======== Provided entries ========
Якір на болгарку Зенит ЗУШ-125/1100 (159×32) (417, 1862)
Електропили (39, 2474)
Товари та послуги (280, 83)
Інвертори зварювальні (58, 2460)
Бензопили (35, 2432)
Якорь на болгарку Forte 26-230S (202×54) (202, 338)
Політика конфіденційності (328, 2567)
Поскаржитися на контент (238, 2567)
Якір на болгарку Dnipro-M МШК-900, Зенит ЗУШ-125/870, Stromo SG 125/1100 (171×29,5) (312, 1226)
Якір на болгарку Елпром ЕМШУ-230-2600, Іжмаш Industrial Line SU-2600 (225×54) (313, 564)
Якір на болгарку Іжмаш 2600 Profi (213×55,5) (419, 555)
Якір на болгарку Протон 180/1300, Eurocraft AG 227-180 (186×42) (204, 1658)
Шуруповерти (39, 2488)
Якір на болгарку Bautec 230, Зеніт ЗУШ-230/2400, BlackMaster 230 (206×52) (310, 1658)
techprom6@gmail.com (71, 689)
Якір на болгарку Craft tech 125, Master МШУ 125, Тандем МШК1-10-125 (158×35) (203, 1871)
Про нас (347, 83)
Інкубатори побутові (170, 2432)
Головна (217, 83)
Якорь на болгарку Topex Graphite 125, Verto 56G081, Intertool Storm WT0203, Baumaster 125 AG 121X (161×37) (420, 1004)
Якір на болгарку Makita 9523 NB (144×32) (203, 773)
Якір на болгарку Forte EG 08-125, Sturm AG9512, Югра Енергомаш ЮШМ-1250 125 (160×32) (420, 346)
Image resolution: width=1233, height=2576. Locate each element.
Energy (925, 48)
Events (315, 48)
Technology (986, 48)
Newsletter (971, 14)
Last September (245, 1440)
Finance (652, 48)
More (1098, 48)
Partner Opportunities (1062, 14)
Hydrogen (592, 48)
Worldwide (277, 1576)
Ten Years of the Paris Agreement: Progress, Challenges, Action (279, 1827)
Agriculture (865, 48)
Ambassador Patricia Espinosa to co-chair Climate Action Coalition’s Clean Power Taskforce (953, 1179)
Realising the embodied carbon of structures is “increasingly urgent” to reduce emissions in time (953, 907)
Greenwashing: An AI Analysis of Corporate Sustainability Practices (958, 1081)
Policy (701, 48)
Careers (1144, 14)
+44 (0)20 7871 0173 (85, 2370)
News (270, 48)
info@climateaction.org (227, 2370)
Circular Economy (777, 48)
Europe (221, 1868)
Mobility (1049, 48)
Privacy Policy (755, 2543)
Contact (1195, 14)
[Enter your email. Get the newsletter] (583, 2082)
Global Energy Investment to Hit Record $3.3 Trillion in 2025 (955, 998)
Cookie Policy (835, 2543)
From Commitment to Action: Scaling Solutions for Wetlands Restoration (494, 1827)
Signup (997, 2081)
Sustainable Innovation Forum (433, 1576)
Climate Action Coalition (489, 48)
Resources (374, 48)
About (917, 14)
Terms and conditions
========
* [Requirement] Print the lines above from the one with "Товари та послуги (280, 83)" through the one with "Technology (986, 48)", both included, exactly as written and nothing more.

* [Answer]
Товари та послуги (280, 83)
Інвертори зварювальні (58, 2460)
Бензопили (35, 2432)
Якорь на болгарку Forte 26-230S (202×54) (202, 338)
Політика конфіденційності (328, 2567)
Поскаржитися на контент (238, 2567)
Якір на болгарку Dnipro-M МШК-900, Зенит ЗУШ-125/870, Stromo SG 125/1100 (171×29,5) (312, 1226)
Якір на болгарку Елпром ЕМШУ-230-2600, Іжмаш Industrial Line SU-2600 (225×54) (313, 564)
Якір на болгарку Іжмаш 2600 Profi (213×55,5) (419, 555)
Якір на болгарку Протон 180/1300, Eurocraft AG 227-180 (186×42) (204, 1658)
Шуруповерти (39, 2488)
Якір на болгарку Bautec 230, Зеніт ЗУШ-230/2400, BlackMaster 230 (206×52) (310, 1658)
techprom6@gmail.com (71, 689)
Якір на болгарку Craft tech 125, Master МШУ 125, Тандем МШК1-10-125 (158×35) (203, 1871)
Про нас (347, 83)
Інкубатори побутові (170, 2432)
Головна (217, 83)
Якорь на болгарку Topex Graphite 125, Verto 56G081, Intertool Storm WT0203, Baumaster 125 AG 121X (161×37) (420, 1004)
Якір на болгарку Makita 9523 NB (144×32) (203, 773)
Якір на болгарку Forte EG 08-125, Sturm AG9512, Югра Енергомаш ЮШМ-1250 125 (160×32) (420, 346)
Image resolution: width=1233, height=2576. Locate each element.
Energy (925, 48)
Events (315, 48)
Technology (986, 48)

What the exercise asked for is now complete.